Hakekat Kurban: Beranikah Kita Menyembelih Kepentingan?
- Pengantar
Hari Raya Idul Adha merupakan momen 'pesta pora' bagi kaum dhuafa karena diseluruh pelosok daerah di Seantero negeri pada tiap mesjid akan ada rejeki baginya untuk menikmati makanan istimewa yang dapat disajikan bagi keluarga mereka. Hari Raya tersebut sebenarnya adalah hari bagi orang yang mampu atau orang kaya (the haves) untuk memberikan sebagian hartanya membeli hewan ternak dan menyembelih serta membagikan kepada yang berhak atau orang miskin.
Mengapa dikatakan Hari Raya untuk orang yang mampu?. Hal ini sesuai dengan perintah Nabi Muhammad SAW dengan tegas dan lugas bahkan mengancam agar umatnya yang mampu melaksanakan perintahnya atau rukun islam tersebut. Seperti yang termaktub dalam hadits nabi dari Abu Hurairah : "Barang siapa 'yang mampu' dan tak mau berkurban, dilarang untuk mendekati tempat shalatku " (Riwayat Ahmad dan Ibnu Majah).

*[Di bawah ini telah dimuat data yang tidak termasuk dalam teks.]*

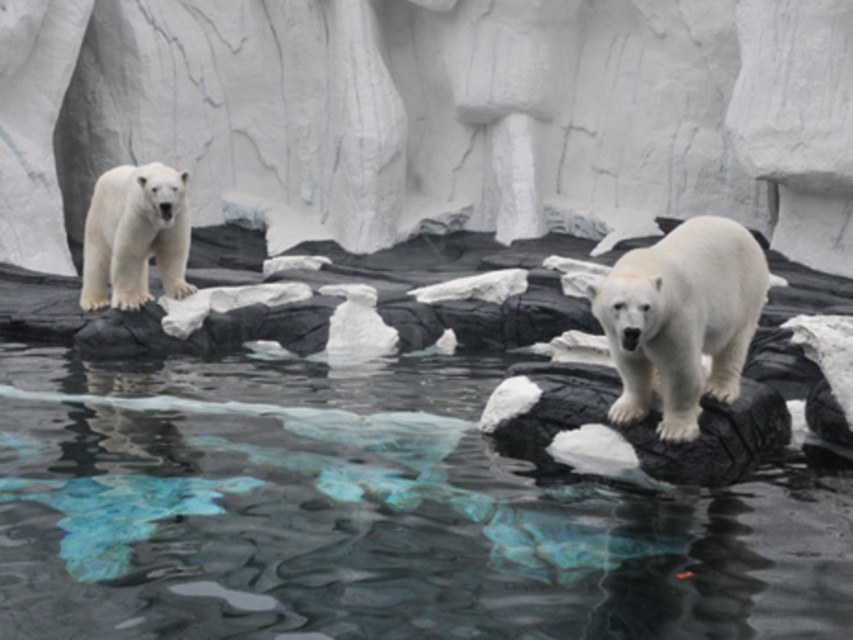 Who is shorter, white ice at upper center or white fur polar bear at center?

With less height is white fur polar bear at center.

Does white ice at upper center have a greater width compared to white fur polar bear at center?

Yes.

Find the location of a particular element. The height and width of the screenshot is (640, 853). white ice at upper center is located at coordinates (433, 115).

Locate an element on the screen. The height and width of the screenshot is (640, 853). white ice at upper center is located at coordinates (433, 115).

Does point (316, 205) come behind point (131, 202)?

Yes, point (316, 205) is behind point (131, 202).

Between white ice at upper center and white fur polar bear at upper left, which one has less height?

Standing shorter between the two is white fur polar bear at upper left.

Who is more distant from viewer, [457,150] or [178,273]?

The point [457,150] is more distant.

Where is `white ice at upper center`? white ice at upper center is located at coordinates (433, 115).

The image size is (853, 640). What are the coordinates of `clear glass water at center` in the screenshot? It's located at (373, 515).

Does point (817, 460) come farther from viewer compared to point (715, 403)?

Yes, point (817, 460) is behind point (715, 403).

What are the coordinates of `clear glass water at center` in the screenshot? It's located at (373, 515).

Kurban tidak hanya semata-mata sebuah ritual keagamaan untuk memotong atau mengalirkan darah hewan ternak, melainkan tunduk pada perintah-Nya dan menjauhi larangan-Nya. Dengan berkurban Allah menguji keimanan hamba-Nya seperti halnya nabi Ibrahim, secara logika tidak masuk akal, awal mulanya diminta untuk menyembelih anak kesayangannya yang bertahun-tahun didamba (walau akhirnya digantikan dengan seekor kambing gibas).
Jika kita mau merenung sejenak dan merefleksikan diri bahwa berkurban dengan rasa iman, niscaya kita dapat memecahkan masalah seperti yang terjadi saat ini. Sang guru berkurban agar ilmu yang diajarkan berguna bagi murid-muridnya di masa depan. Orang kaya berkurban atas harta yang dimilikinya untuk menyempitkan jarak atau gap dengan orang miskin.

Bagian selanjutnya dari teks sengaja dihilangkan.